_Exercise directions:_ Lines that include "twitter" make up the answer; copy all of them from the data below.

_Extracted entries:_
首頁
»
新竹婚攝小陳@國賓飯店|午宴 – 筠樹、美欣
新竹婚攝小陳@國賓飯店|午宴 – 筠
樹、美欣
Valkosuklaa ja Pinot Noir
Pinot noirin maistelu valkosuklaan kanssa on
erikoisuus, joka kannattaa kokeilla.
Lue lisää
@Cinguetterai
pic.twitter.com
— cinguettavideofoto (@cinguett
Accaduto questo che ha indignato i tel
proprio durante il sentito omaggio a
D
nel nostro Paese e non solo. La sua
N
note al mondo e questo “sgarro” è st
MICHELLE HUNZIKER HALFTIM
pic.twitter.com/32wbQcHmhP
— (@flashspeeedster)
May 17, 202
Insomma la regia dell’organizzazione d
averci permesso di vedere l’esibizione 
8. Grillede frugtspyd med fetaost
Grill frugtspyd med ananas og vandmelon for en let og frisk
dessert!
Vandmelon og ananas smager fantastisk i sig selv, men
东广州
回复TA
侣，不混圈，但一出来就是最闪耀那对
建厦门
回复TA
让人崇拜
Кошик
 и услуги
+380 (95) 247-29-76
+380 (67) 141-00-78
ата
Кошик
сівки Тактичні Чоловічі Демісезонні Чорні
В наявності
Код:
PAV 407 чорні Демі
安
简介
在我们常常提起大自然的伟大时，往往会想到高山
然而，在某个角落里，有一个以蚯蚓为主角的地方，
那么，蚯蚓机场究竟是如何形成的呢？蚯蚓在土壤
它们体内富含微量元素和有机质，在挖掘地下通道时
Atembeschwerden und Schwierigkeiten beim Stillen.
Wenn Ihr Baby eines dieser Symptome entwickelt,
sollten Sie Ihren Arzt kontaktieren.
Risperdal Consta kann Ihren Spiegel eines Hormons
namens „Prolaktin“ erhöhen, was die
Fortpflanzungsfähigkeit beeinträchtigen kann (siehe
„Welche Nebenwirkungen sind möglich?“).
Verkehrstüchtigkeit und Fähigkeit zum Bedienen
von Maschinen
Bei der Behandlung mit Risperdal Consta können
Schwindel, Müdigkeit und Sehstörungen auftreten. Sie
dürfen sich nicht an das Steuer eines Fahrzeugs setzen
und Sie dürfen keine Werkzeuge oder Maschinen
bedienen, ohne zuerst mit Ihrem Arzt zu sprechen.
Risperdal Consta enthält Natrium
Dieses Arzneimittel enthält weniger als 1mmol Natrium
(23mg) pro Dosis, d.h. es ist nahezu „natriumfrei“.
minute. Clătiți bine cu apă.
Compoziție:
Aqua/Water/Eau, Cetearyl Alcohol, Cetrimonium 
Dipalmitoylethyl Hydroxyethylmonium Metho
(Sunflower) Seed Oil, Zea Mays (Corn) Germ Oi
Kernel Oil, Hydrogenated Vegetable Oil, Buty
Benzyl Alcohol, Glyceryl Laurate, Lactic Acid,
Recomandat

_Solution below:_
pic.twitter.com
pic.twitter.com/32wbQcHmhP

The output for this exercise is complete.